Water is urban planners’ nemesis. Because the built environment is so impervious to liquid, thanks to all that asphalt, concrete, and brick, water accumulates instead of seeping into the ground. That’s how you get the extreme flooding that has plagued California for weeks, so far killing 19 people and causing perhaps $30 billion in damages.
Traditionally, engineers have treated stormwater as a nuisance, building out complex infrastructure like drains and canals to funnel the deluge to rivers or oceans before it has a chance to puddle. But in California and elsewhere, climate change is forcing a shift in that strategy. As the world warms, more water evaporates from land into the atmosphere, which itself can hold more water as it gets hotter. Storms in the Golden State will come less frequently, yet dump more water faster when they arrive. Stormwater drainage systems just can’t get the water away fast enough.
To prepare for this soggy future, engineers are turning to another plan for flood control, forcing water to seep underground into natural aquifers. Such a plan will simultaneously mitigate flooding and help the American West store more water despite a climate gone haywire. “We need to think a little bit more creatively about: How do we most effectively utilize basically these huge underground sponges that we can use to supply potable water?” says Katherine Kao Cushing, who studies sustainable water management at San José State University.

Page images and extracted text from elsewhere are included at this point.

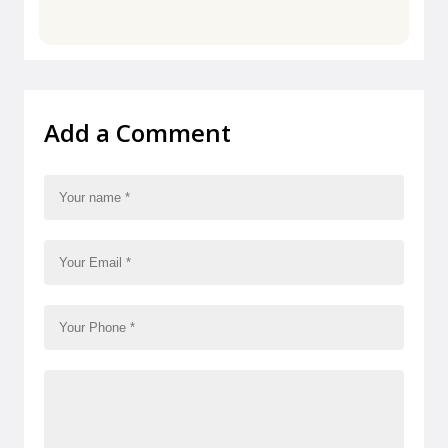
Add a Comment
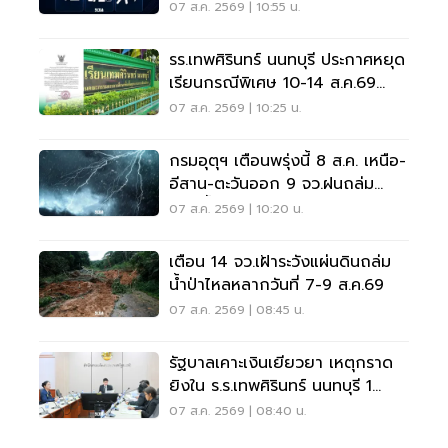
07 ส.ค. 2569 | 10:55 น.
รร.เทพศิรินทร์ นนทบุรี ประกาศหยุด
เรียนกรณีพิเศษ 10-14 ส.ค.69
หลังเหตุกราดยิง
07 ส.ค. 2569 | 10:25 น.
กรมอุตุฯ เตือนพรุ่งนี้ 8 ส.ค. เหนือ-
อีสาน-ตะวันออก 9 จว.ฝนถล่ม
ระวังน้ำท่วมฉับพลัน
07 ส.ค. 2569 | 10:20 น.
เตือน 14 จว.เฝ้าระวังแผ่นดินถล่ม
น้ำป่าไหลหลากวันที่ 7-9 ส.ค.69
07 ส.ค. 2569 | 08:45 น.
รัฐบาลเคาะเงินเยียวยา เหตุกราด
ยิงใน ร.ร.เทพศิรินทร์ นนทบุรี 1
แสน-1ล้าน
07 ส.ค. 2569 | 08:40 น.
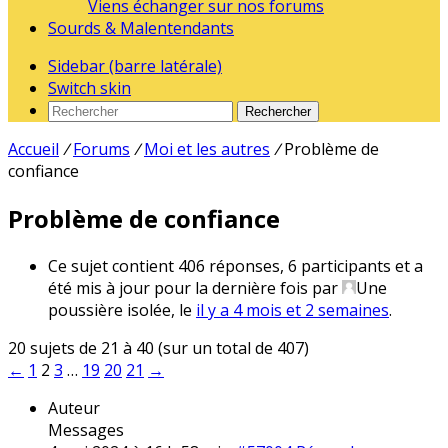
Viens échanger sur nos forums
Sourds & Malentendants
Sidebar (barre latérale)
Switch skin
Rechercher
Accueil
/
Forums
/
Moi et les autres
/
Problème de
confiance
Problème de confiance
Ce sujet contient 406 réponses, 6 participants et a
été mis à jour pour la dernière fois par
Une
poussière isolée
, le
il y a 4 mois et 2 semaines
.
20 sujets de 21 à 40 (sur un total de 407)
←
1
2
3
…
19
20
21
→
Auteur
Messages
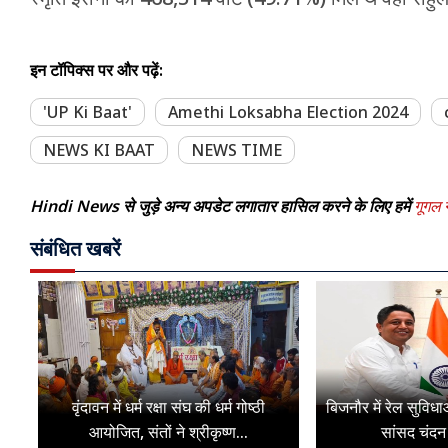
इन टॉपिक्स पर और पढ़ें:
'UP Ki Baat'
Amethi Loksabha Election 2024
NEWS KI BAAT
NEWS TIME
Hindi News से जुड़े अन्य अपडेट लगातार हासिल करने के लिए हमें
गूगल न
संबंधित खबरें
वृंदावन में धर्म रक्षा संघ की धर्म गोष्ठी
बिजनौर में रेल सुविधा
आयोजित, संतों ने श्रीकृष्ण...
सांसद चंदन 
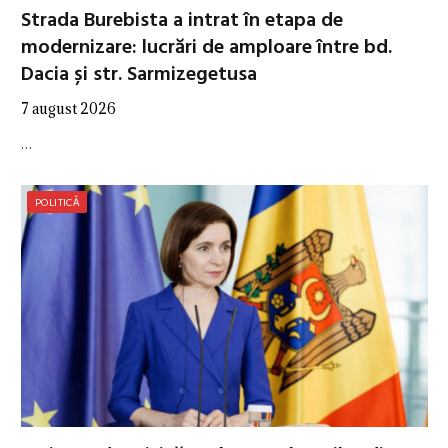
Strada Burebista a intrat în etapa de
modernizare: lucrări de amploare între bd.
Dacia și str. Sarmizegetusa
7 august 2026
…
POLITICĂ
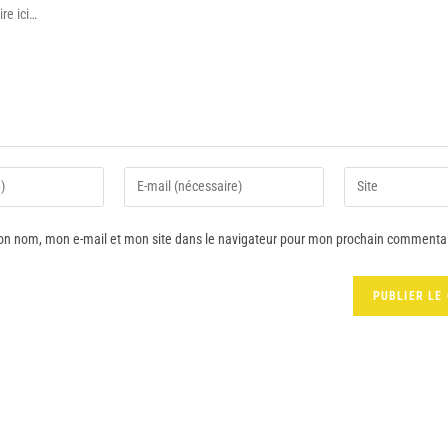
on nom, mon e-mail et mon site dans le navigateur pour mon prochain commentai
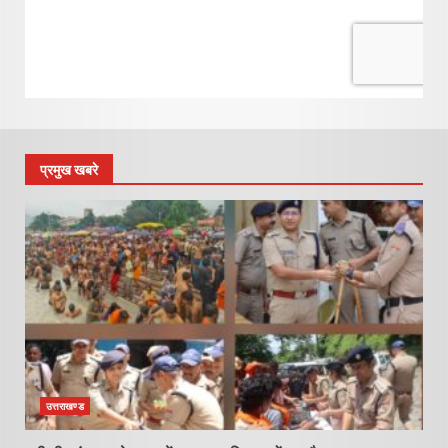
प्रमुख खबरे
उत्तराखण्ड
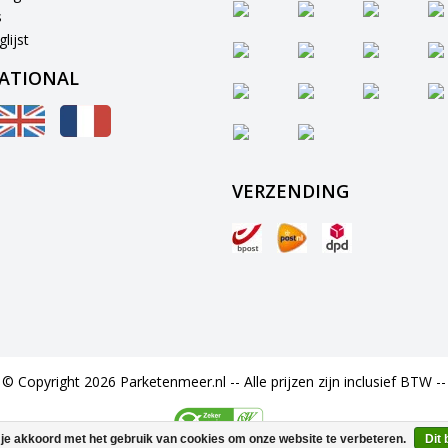
s
lijst
ATIONAL
VERZENDING
© Copyright 2026 Parketenmeer.nl -- Alle prijzen zijn inclusief BTW --
 je akkoord met het gebruik van cookies om onze website te verbeteren.
Dit 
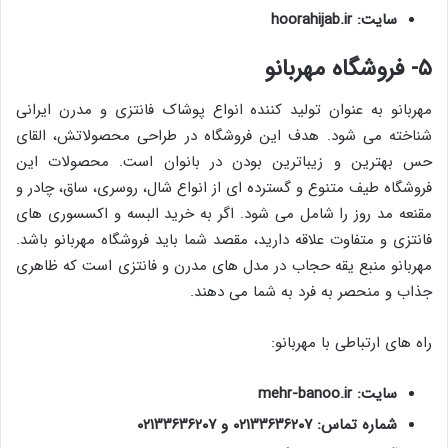
سایت: hoorahijab.ir
۵- فروشگاه مهربانو
مهربانو به عنوان تولید کننده انواع پوشاک فانتزی و مدرن ایرانی
شناخته می شود. هدف این فروشگاه در طراحی محصولاتش، القای
حس بهترین و زیباترین بودن در بانوان است. محصولات این
فروشگاه طیف متنوع و گسترده ای از انواع شال، روسری، ساق، چادر و
مقنعه مد روز را شامل می شود. اگر به خرید البسه و اکسسوری های
فانتزی و متفاوت علاقه دارید، مقصد شما باید فروشگاه مهربانو باشد.
مهربانو منبع یقه حجاب در مدل های مدرن و فانتزی است که ظاهری
جذاب و منحصر به فرد به شما می دهند.
راه های ارتباطی با مهربانو:
سایت: mehr-banoo.ir
شماره تماس: ۰۲۱۳۳۶۳۶۲۰۷ و ۰۲۱۳۳۶۳۶۲۰۷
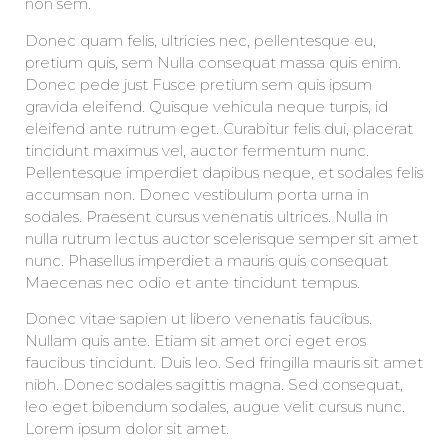
non sem.
Donec quam felis, ultricies nec, pellentesque eu,
pretium quis, sem Nulla consequat massa quis enim.
Donec pede just Fusce pretium sem quis ipsum
gravida eleifend. Quisque vehicula neque turpis, id
eleifend ante rutrum eget. Curabitur felis dui, placerat
tincidunt maximus vel, auctor fermentum nunc.
Pellentesque imperdiet dapibus neque, et sodales felis
accumsan non. Donec vestibulum porta urna in
sodales. Praesent cursus venenatis ultrices. Nulla in
nulla rutrum lectus auctor scelerisque semper sit amet
nunc. Phasellus imperdiet a mauris quis consequat
Maecenas nec odio et ante tincidunt tempus.
Donec vitae sapien ut libero venenatis faucibus.
Nullam quis ante. Etiam sit amet orci eget eros
faucibus tincidunt. Duis leo. Sed fringilla mauris sit amet
nibh. Donec sodales sagittis magna. Sed consequat,
leo eget bibendum sodales, augue velit cursus nunc.
Lorem ipsum dolor sit amet.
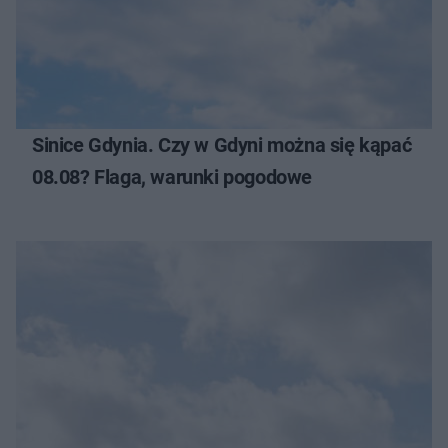
Sinice Gdynia. Czy w Gdyni można się kąpać
08.08? Flaga, warunki pogodowe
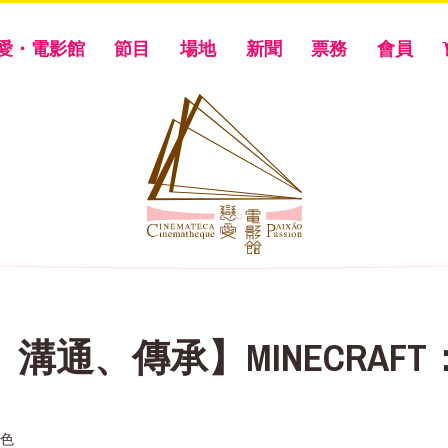
愛・電影館
節目
場地
新聞
票務
會員
溝通、傳承】MINECRAF
彩色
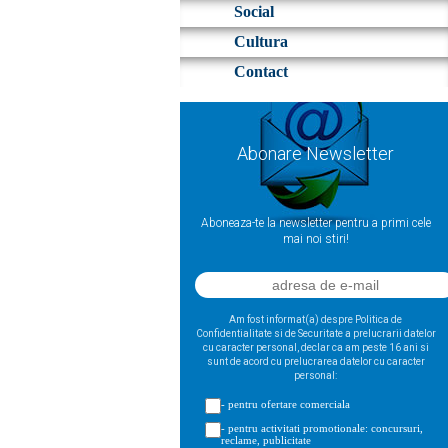
Social
Cultura
Contact
Abonare Newsletter
Aboneaza-te la newsletter pentru a primi cele
mai noi stiri!
Am fost informat(a) despre Politica de
Confidentialitate si de Securitate a prelucrarii datelor
cu caracter personal, declar ca am peste 16 ani si
sunt de acord cu prelucrarea datelor cu caracter
personal:
- pentru ofertare comerciala
- pentru activitati promotionale: concursuri,
reclame, publicitate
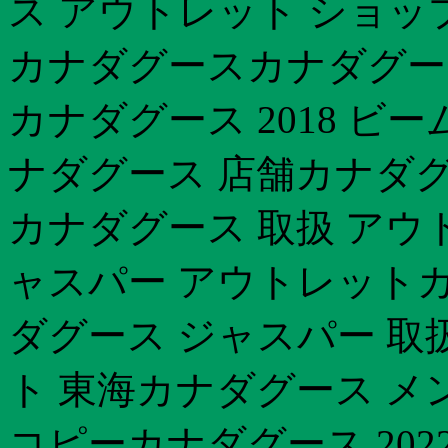
ス アウトレット ショッ
カナダグースカナダグース
カナダグース 2018 ビ
ナダグース 店舗カナダグ
カナダグース 取扱 アウト
ャスパー アウトレットカ
ダグース ジャスパー 取
ト 東海カナダグース メ
コピーカナダグース 202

California’s water system is built for a squirrelly Mediterranean climate. Rains in the autumn and winter fill up a system of reservoirs, which feed water across the state throughout the bone-dry summer. But that system strains during a drought, like the one that’s been ravaging the state: The past three years have been the driest three-year period since 1896. (Drought can actually exacerbate flooding, since parched ground doesn’t absorb water as well.) Before this series of storms hit, some of California’s reservoirs had almost dried up. Now statewide reservoir storage is nearing the historical average. That’s how epic this rainfall has been.
Snowpack is also important. It grows at high altitudes through the winter, then melts and feeds reservoirs as temperatures rise. But climate models predict that a significant fraction of the state’s snowpack will be gone by 2100, says Andrew Fisher, who runs the University of California, Santa Cruz’s Recharge Initiative, which studies groundwater resources. “Some of the models say all of it,” Fisher adds. “Let that sink in for a second. That’s more water than behind all the dams in the state. It’s very sobering because there is no way we’re going to double the number of dams.”
To hydrate its people and agriculture, California is stepping up water conservation efforts, like getting more low-flow toilets into homes and paying people to rip out their lawns, which are terrible for all kinds of reasons beyond their thirstiness. It’s recycling wastewater from homes and businesses into ultra-pure water you can actually drink. But most of all, it’s trying to hold onto its sporadic rainwater, instead of draining it away, building out infrastructure to create “sponge cities.” These are popping up all over the world; the concept has been widely deployed in China, and city planners in places like Berlin in Germany and Auckland in New Zealand are using it to come to grips with heavier rainfall.
“One of the big ones is to get more water in the ground—and I would argue this is not even a choice at this point,” says Fisher. “The risk of running low on critical water if we do not do this is 100 percent. It is a stone-cold guarantee that if we do not put massive amounts of water underground, we are not going to solve this problem.”